Self-taught Dan Hixson has quietly become one of the region’s best course designers

by Blaine Newnham

Dan Hixson, perhaps the most celebrated new golf architect in the country, is supremely self-taught. Not only didn’t he study as a golf architect, but never worked for one either.

After just two full-fledged course designs – Bandon Crossings on the Southern Oregon coast, and Wine Valley Golf Club in Walla Walla, Wash. – Hixson is not only a nationally-recognized designer, but may well be an heir to great Northwest designers, following in the footsteps of A.V. Macan, Chandler Egan, Bunny Mason, John Fought, Bill Robinson, Bill Overdorf, John Steidel and John Harbottle.

Sculpted in the waving wheat country of Southeast Washington, Wine Valley, which opened in 2009, has recently been included in a top 100 list of America’s best modern designs, ahead of courses like Hazeltine and Valhalla, former sites of major championships.

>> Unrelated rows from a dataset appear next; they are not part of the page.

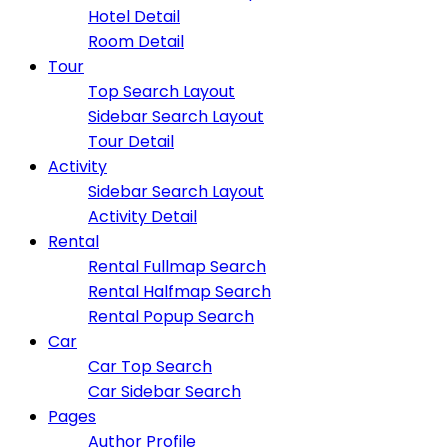
Hotel Detail
Room Detail
Tour
Top Search Layout
Sidebar Search Layout
Tour Detail
Activity
Sidebar Search Layout
Activity Detail
Rental
Rental Fullmap Search
Rental Halfmap Search
Rental Popup Search
Car
Car Top Search
Car Sidebar Search
Pages
Author Profile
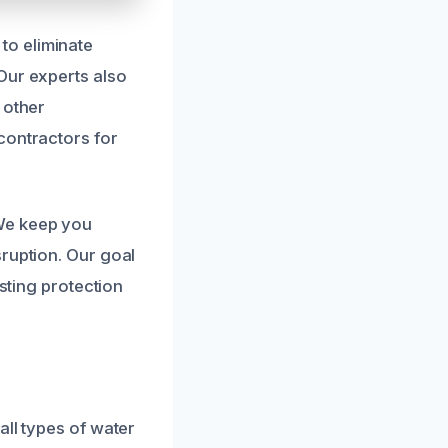
to eliminate
Our experts also
 other
contractors for
We keep you
sruption. Our goal
asting protection
all types of water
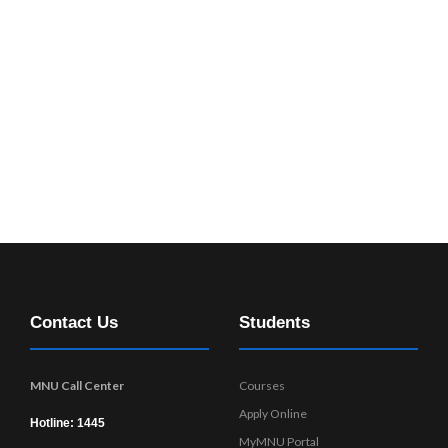
Contact Us
Students
MNU Call Center
Courses
Apply Online
Hotline: 1445
MyMNU Portal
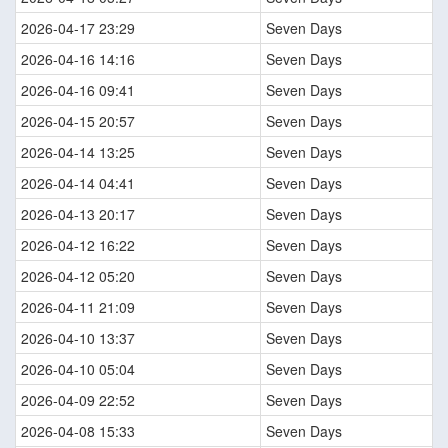
2026-04-17 23:29
Seven Days
2026-04-16 14:16
Seven Days
2026-04-16 09:41
Seven Days
2026-04-15 20:57
Seven Days
2026-04-14 13:25
Seven Days
2026-04-14 04:41
Seven Days
2026-04-13 20:17
Seven Days
2026-04-12 16:22
Seven Days
2026-04-12 05:20
Seven Days
2026-04-11 21:09
Seven Days
2026-04-10 13:37
Seven Days
2026-04-10 05:04
Seven Days
2026-04-09 22:52
Seven Days
2026-04-08 15:33
Seven Days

Hixson is presently working on a 27-hole course in Eastern Oregon called Silvies Valley Ranch, near the town of John Day. Indeed, he’s building a course when only 10 new golf course projects are underway in the entire U.S.

So who is Dan Hixson, and how did he get there?

“When I was a kid my mom said she’d see the light on in my room late at night and she was sure I was drawing golf holes,” he said.

The dream never forgot Hixson. He followed in his dad’s footsteps – Harvey was a PGA club pro in Cottage Grove, Ore. – working for 12 years at Columbia Edgewater in Portland, eventually becoming that club’s PGA head pro. He was good enough as a player to do a mini-tour stint in Australia and New Zealand.

But there remained this burning desire to design courses. He said the dream first sparked in the late 1960s when his dad took him to watch Robert Trent Jones’ remaking of nearby Eugene Country Club, where his grandparents were members.

Dan Hixson was seven.

“The art side was always there,” he said. “I was constantly drawing. I designed furniture. I kept track of the great golf holes I had seen. I was particularly taken by the Alister MacKenzie work in Australia. I liked the natural look of the bunkers.”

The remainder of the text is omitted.